Electrically tunable mantle cloaking utilizing graphene metasurface for oblique incidence

An analytic formulation to achieve mantle cloaking of a dielectric cylinder using scattering cancellation method for TMz polarized oblique incidence is presented. To obtain this goal, a closed form expression for the required surface impedance of the covering metasurface is derived. By properly tuning the chemical potential of graphene, its surface impedance is adjusted for the invisibility of the considered cylinder for arbitrary angles of the impinging plane wave. The scattering width reduction of 15.7 dB and 21.27 dB is obtained with 3-dB bandwidth of 18.7% and 10.6% at 1 THz and 1.5 THz, respectively for the incident angle of 60 degrees. Furthermore, by optimizing the surface impedance of graphene, finite cylinders can also be cloaked.
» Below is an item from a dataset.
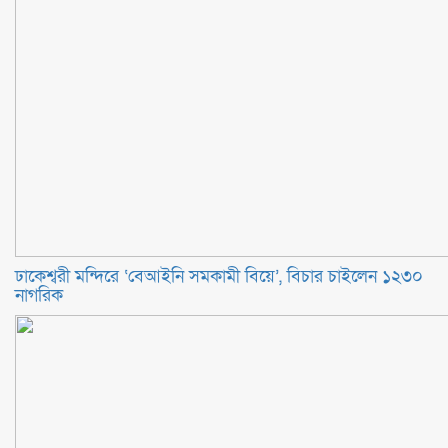
ঢাকেশ্বরী মন্দিরে ‘বেআইনি সমকামী বিয়ে’, বিচার চাইলেন ১২৩০
নাগরিক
The results indicate 11.4 dB and 13.5 dB radar cross section (RCS) reduction with 30% and 22% 3-dB bandwidth for the incident angles of 45 and 80 degrees, respectively. Full-wave simulations verify the analytical results. The effect of the cloaking is examined by comparing the input impedance of a pyramidal horn antenna when it is loaded with an array of bear and cloaked cylinders positioned in the aperture.